Do lado de fora da casa, o velho colocou as mãos por cima dos olhos. Enxergou a imagem das crianças correndo. Elas estavam distante demais da casa. O homem, como se entendesse mais de betumes do que de pássaros, gesticulou os braços de maneira estranha. Rapidamente, deixou a boca escurecer e gritou: – NÃÃÃÃOOOOOOO.
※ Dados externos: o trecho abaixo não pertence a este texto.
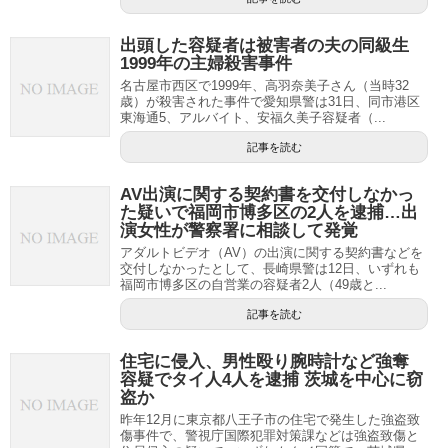
出頭した容疑者は被害者の夫の同級生
1999年の主婦殺害事件
名古屋市西区で1999年、高羽奈美子さん（当時32
歳）が殺害された事件で愛知県警は31日、同市港区
東海通5、アルバイト、安福久美子容疑者（...
記事を読む
AV出演に関する契約書を交付しなかっ
た疑いで福岡市博多区の2人を逮捕…出
演女性が警察署に相談して発覚
アダルトビデオ（AV）の出演に関する契約書などを
交付しなかったとして、長崎県警は12日、いずれも
福岡市博多区の自営業の容疑者2人（49歳と...
記事を読む
住宅に侵入、男性殴り腕時計など強奪
容疑でタイ人4人を逮捕 茨城を中心に窃
盗か
昨年12月に東京都八王子市の住宅で発生した強盗致
傷事件で、警視庁国際犯罪対策課などは強盗致傷と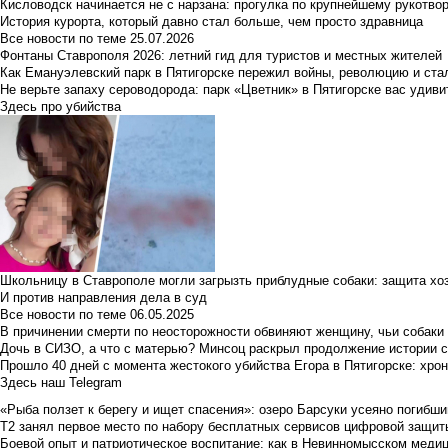
Кисловодск начинается не с нарзана: прогулка по крупнейшему рукотво
История курорта, который давно стал больше, чем просто здравница
Все новости по теме
25.07.2026
Фонтаны Ставрополя 2026: летний гид для туристов и местных жителей
Как Емануэлевский парк в Пятигорске пережил войны, революцию и ста
Не верьте запаху сероводорода: парк «Цветник» в Пятигорске вас удиви
Здесь про убийства
Школьницу в Ставрополе могли загрызть приблудные собаки: защита хо
И против направления дела в суд
Все новости по теме
06.05.2025
В причинении смерти по неосторожности обвиняют женщину, чьи собаки
Дочь в СИЗО, а что с матерью? Минсоц раскрыл продолжение истории с
Прошло 40 дней с момента жестокого убийства Егора в Пятигорске: хро
Здесь наш Telegram
«Рыба ползет к берегу и ищет спасения»: озеро Барсуки усеяно погибш
Т2 занял первое место по набору бесплатных сервисов цифровой защиты 
Боевой опыт и патриотическое воспитание: как в Невинномысском медици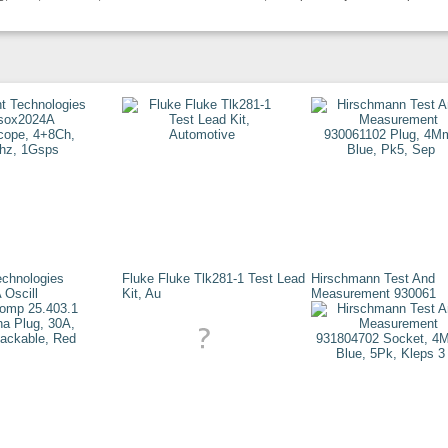
echnologies
Fluke Fluke Tlk281-1 Test Lead
Hirschmann Test And
Oscill
Kit, Au
Measurement 930061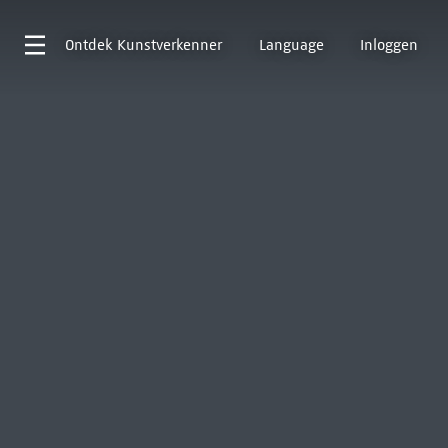
Ontdek
Kunstverkenner
Language
Inloggen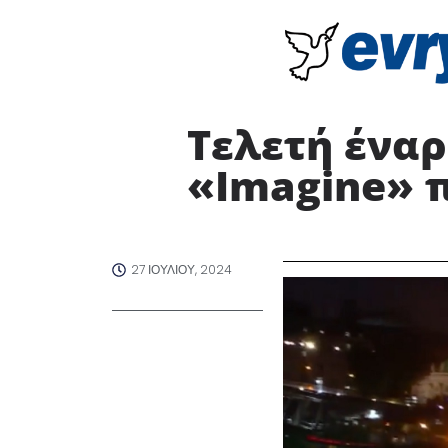
Τελετή ένα
«Imagine» 
27 ΙΟΥΛΊΟΥ, 2024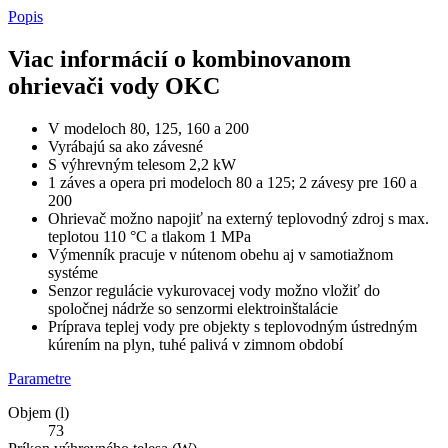
Popis
Viac informácií o kombinovanom
ohrievači vody OKC
V modeloch 80, 125, 160 a 200
Vyrábajú sa ako závesné
S výhrevným telesom 2,2 kW
1 záves a opera pri modeloch 80 a 125; 2 závesy pre 160 a
200
Ohrievač možno napojiť na externý teplovodný zdroj s max.
teplotou 110 °C a tlakom 1 MPa
Výmenník pracuje v nútenom obehu aj v samotiažnom
systéme
Senzor regulácie vykurovacej vody možno vložiť do
spoločnej nádrže so senzormi elektroinštalácie
Príprava teplej vody pre objekty s teplovodným ústredným
kúrením na plyn, tuhé palivá v zimnom období
Parametre
Objem (l)
73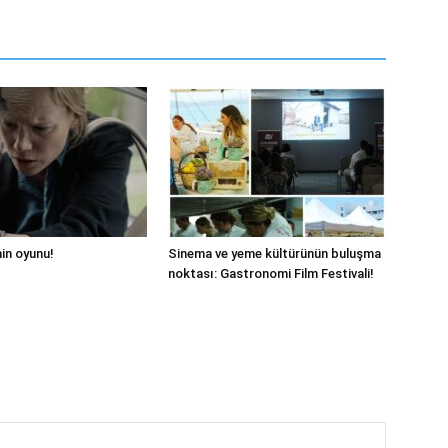
hin oyunu!
Sinema ve yeme kültürünün buluşma
noktası: Gastronomi Film Festivali!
Ofegante, voltou para dentro da casa. As rugas de seu corpo estavam todas avermelhadas. Agoniado, começou a andar de um lado a outro. Pela força de seus pés batendo no chão, compreendi que a partir dali nenhum outono seria capaz de curar o ódio que emergia de seu coração. De repente, o velho furioso me pegou do chão. Posicionou
me entre suas duas mãos. Os seus dedos ásperos faziam doer em mim um silêncio que só as neblinas conhecem. Ali mesmo, começou a me apertar, amassando-me com todo o ódio que tinha dentro de seu coração. Depois, com uma força descomunal, jogou-me em um canto da casa praguejando todas as palavras feias que conhecia. Como não dava mais para ver as crianças correndo, apenas imaginei que, naquele instante, pequenas lufadas de vento pudessem estar acariciando seus pequenos rostos. Os pequenos fios que soltei de mim estavam ajudando-as a encontrar o caminho de volta. Pensei nos olhinhos delas, sem relvas ou musgos. Com vontade de chorar, fechei os meus. Abri braços como quem acende manhãs e infâncias. Mantive a boca fechada, e, enquanto, o velho xingava, murmurei:
– Os cheiros dos bárbaros nunca serão iguais aos das auroras.